Seared Scallop Salad with Shaved Black Truffle

Seared Scallop Salad with Shaved Black Truffle

Posted 2014-07-25 by GiGi GMV follow

Pan-seared sashimi scallops served with fresh black truffle make this an elegant appetizer that sure to impress your dinner guests.

I am not using the second derivatives of truffle products, like truffle butter or truffle oil etc. Tonight, it's all about the real deal. A fresh black truffle came all the way from WA and I intend to put it to good use.

Preparation Time: 15 minutes
Cooking Time: 5 minutes
Makes: 4 servings

12 sashimi grade sea scallops
2 slices of Italian prosciutto
10g fresh black truffle
2 cherry radish
2 lebanese cucumber
4 cherry tomato
50g brocolini
20g baby snow pea sprout
20g fresh bean sprout
1 Cara Cara navel orange
30ml lemon-infused olive oil
Sea salt flake

  • Preheat the oven and bake the prosciutto slices till crispy.

  • Break the baked prosciutto into fine pieces.
  • Thinly slice the cherry radish into disks.
  • Skin the Cara navel orange and cut into cubes
  • Slice Lebanese cucumbers into thin ribbons.
  • Add some ice cubes to keep fresh.

  • Pat dry the scallops in paper towels.
  • Cure the scallops in the lemon-infused olive oil.
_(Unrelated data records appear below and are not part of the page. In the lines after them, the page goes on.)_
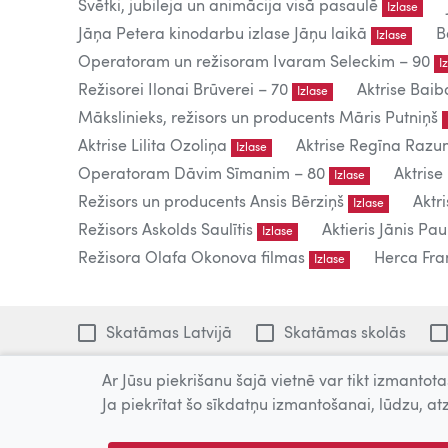
Svētki, jubileja un animācija visā pasaulē
Izlase
Jāņa Petera kinodarbu izlase Jāņu laikā
B
Izlase
Operatoram un režisoram Ivaram Seleckim – 90
I
Režisorei Ilonai Brūverei – 70
Aktrise Baib
Izlase
Mākslinieks, režisors un producents Māris Putniņš
Aktrise Lilita Ozoliņa
Aktrise Regīna Raz
Izlase
Operatoram Dāvim Sīmanim – 80
Aktrise
Izlase
Režisors un producents Ansis Bērziņš
Aktr
Izlase
Režisors Askolds Saulītis
Aktieris Jānis Pau
Izlase
Režisora Olafa Okonova filmas
Herca Fran
Izlase
Skatāmas Latvijā
Skatāmas skolās
Ar Jūsu piekrišanu šajā vietnē var tikt izmantotas
1213 filmas
Ja piekrītat šo sīkdatņu izmantošanai, lūdzu, atz
Tiešsaistē publicētās filmas paredzētas tikai individuālai 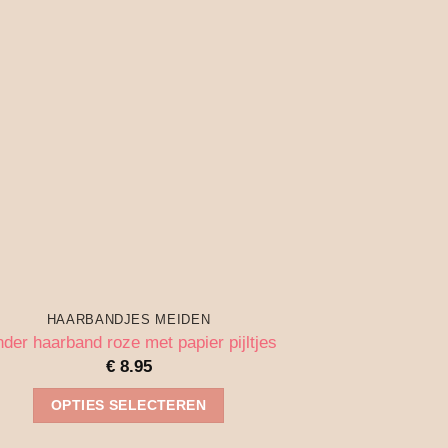
Deze
optie
kan
gekozen
worden
op
de
productpagina
HAARBANDJES MEIDEN
nder haarband roze met papier pijltjes
€
8.95
OPTIES SELECTEREN
Dit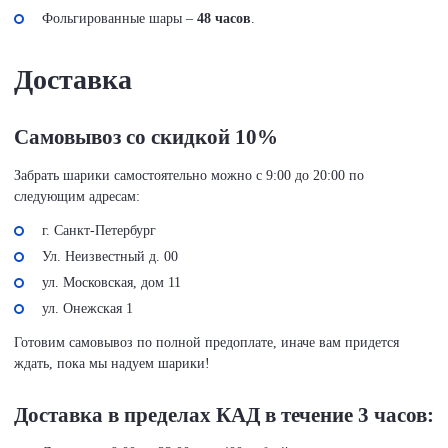
Фольгированные шары –
48 часов
.
Доставка
Самовывоз со скидкой 10%
Забрать шарики самостоятельно можно с 9:00 до 20:00 по
следующим адресам:
г. Санкт-Петербург
Ул. Неизвестный д. 00
ул. Московская, дом 11
ул. Онежская 1
Готовим самовывоз по полной предоплате, иначе вам придется
ждать, пока мы надуем шарики!
Доставка в пределах КАД в течение 3 часов: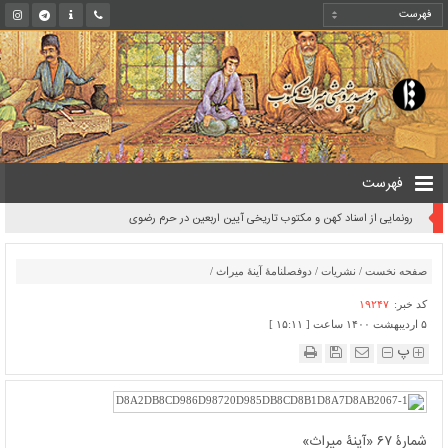
فهرست
رونمایی از اسناد کهن و مکتوب تاریخی آیین اربعین در حرم رضوی
صفحه نخست
/
نشریات
/
دوفصلنامۀ آینۀ میراث
/
کد خبر:
۱۹۲۴۷
۵ اردیبهشت ۱۴۰۰ ساعت [ ۱۵:۱۱ ]
پ
شمارۀ ۶۷ «آینۀ میراث»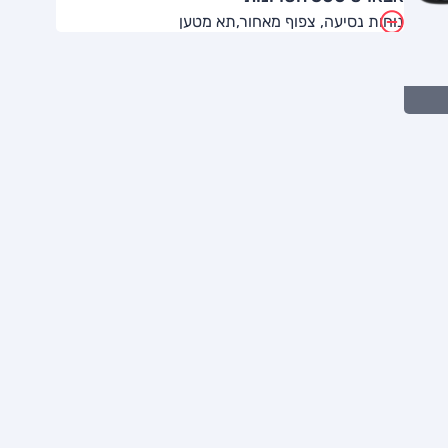
נוחות נסיעה, צפוף מאחור,תא מטען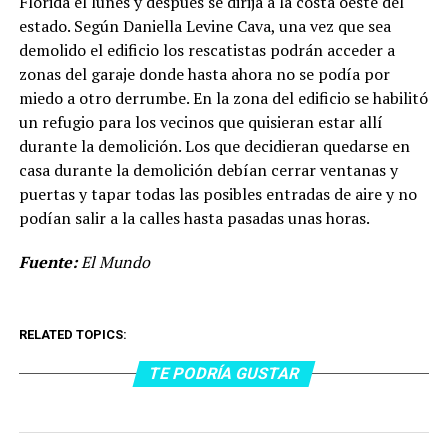
Florida el lunes y después se dirija a la costa oeste del
estado. Según Daniella Levine Cava, una vez que sea
demolido el edificio los rescatistas podrán acceder a
zonas del garaje donde hasta ahora no se podía por
miedo a otro derrumbe. En la zona del edificio se habilitó
un refugio para los vecinos que quisieran estar allí
durante la demolición. Los que decidieran quedarse en
casa durante la demolición debían cerrar ventanas y
puertas y tapar todas las posibles entradas de aire y no
podían salir a la calles hasta pasadas unas horas.
Fuente:
El Mundo
RELATED TOPICS:
TE PODRÍA GUSTAR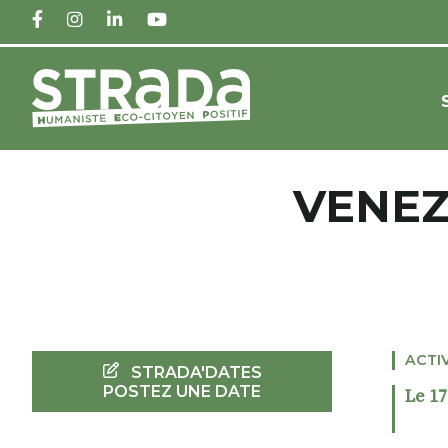
FACEBOOK
INSTAGRAM
LINKEDIN
YOUTUBE
VENEZ
ACTI
STRADA'DATES
POSTEZ UNE DATE
Le 17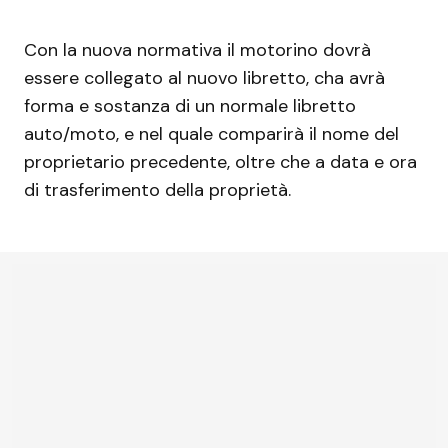
Con la nuova normativa il motorino dovrà
essere collegato al nuovo libretto, cha avrà
forma e sostanza di un normale libretto
auto/moto, e nel quale comparirà il nome del
proprietario precedente, oltre che a data e ora
di trasferimento della proprietà.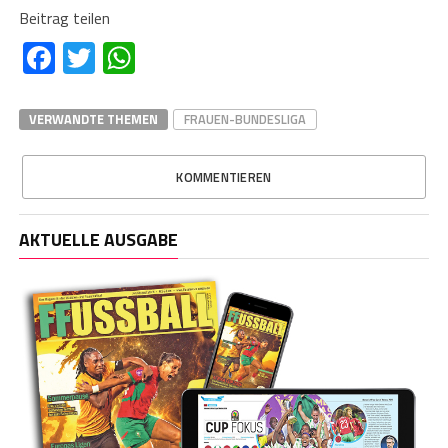
Beitrag teilen
Facebook
Twitter
WhatsApp
VERWANDTE THEMEN
FRAUEN-BUNDESLIGA
KOMMENTIEREN
AKTUELLE AUSGABE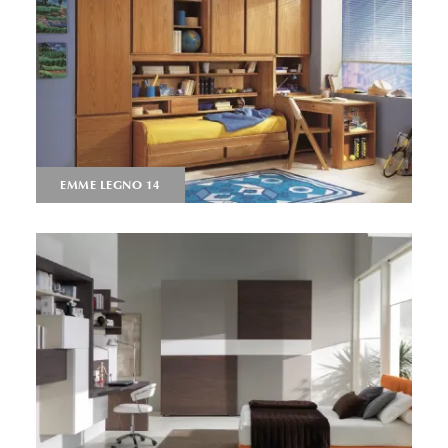
EMME LEGNO 14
  • Fire up the blow torch and sear the the top of scallops for 30 seconds.

  • Remove from pan and lightly season with sea salt flakes.
  • The scallops should be very juicy and bouncy at touch.

  • Use the remaining oil to quickly saute the brocolini.
  • On a large serving plate, plate up all the garnishes.

  • Place the seared scallops on the cucumber slice.
  • Top with baked prosciutto crumbles.

  • Ah-ha, the little precious black truffle gem is ready to make its debut.

  • Right before serving, freshly grated truffle on top.

  • One major problem of doing this fine-dining style dishes is that the guests are hungry for more.

    ...and since the kitchen is so accessible, they wanted another serving.

    So in this variation 2, I dressed the salad a bit more substantially.

    We decided to go all out with the truffle experience in the second round.
  • Top a a silver of freshly shaved black truffle on each scallop.

  • Then add more freshly grated truffle all over the salad.
  • It does not look too bad does it?

  • The taste difference between a thin truffle silver disk and grated truffle is significant. We absolutely love the juicy scallops match with the intensity flavour of fresh black truffle.

    Enjoy with a nice glass of wine.